* _EXERCISE PROMPT_: Using the entries that follow, report the number of lines that include the string "Форум", without any other text.

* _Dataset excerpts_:
####################

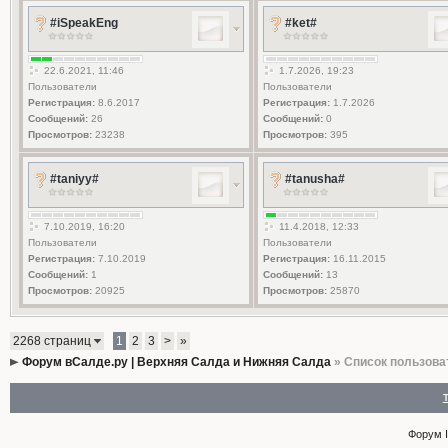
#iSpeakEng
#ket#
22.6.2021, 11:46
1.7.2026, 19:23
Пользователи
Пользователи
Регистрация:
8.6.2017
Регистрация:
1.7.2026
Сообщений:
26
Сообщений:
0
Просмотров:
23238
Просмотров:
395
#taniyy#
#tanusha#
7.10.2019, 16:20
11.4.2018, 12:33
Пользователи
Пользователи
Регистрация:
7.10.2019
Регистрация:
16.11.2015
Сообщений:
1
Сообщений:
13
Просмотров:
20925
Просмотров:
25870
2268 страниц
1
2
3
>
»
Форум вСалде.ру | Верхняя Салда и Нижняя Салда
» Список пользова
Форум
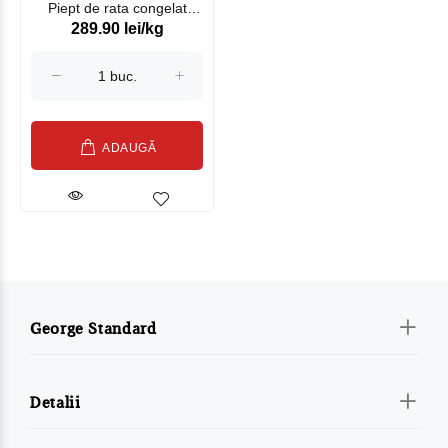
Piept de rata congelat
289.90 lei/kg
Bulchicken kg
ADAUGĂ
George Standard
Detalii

####################

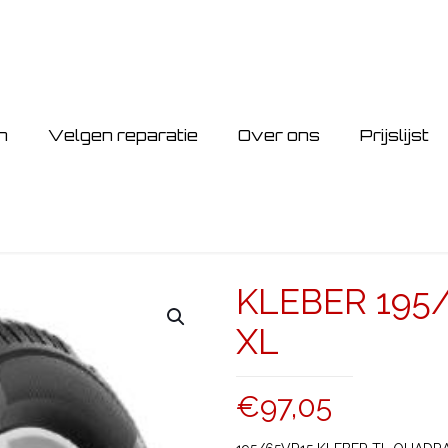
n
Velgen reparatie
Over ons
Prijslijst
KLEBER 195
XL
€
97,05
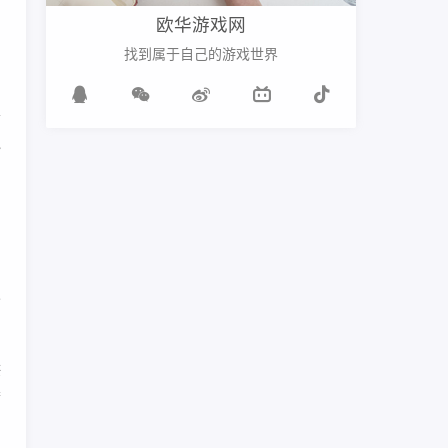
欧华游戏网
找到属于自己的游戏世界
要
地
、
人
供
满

####################

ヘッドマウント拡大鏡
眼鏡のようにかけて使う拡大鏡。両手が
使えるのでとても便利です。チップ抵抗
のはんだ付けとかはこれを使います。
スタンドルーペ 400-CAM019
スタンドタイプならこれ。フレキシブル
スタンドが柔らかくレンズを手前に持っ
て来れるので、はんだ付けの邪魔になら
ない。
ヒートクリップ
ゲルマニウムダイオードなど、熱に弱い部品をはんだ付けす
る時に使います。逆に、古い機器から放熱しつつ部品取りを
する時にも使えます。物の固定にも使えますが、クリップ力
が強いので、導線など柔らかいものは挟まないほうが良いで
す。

####################

* _ANSWER_: 2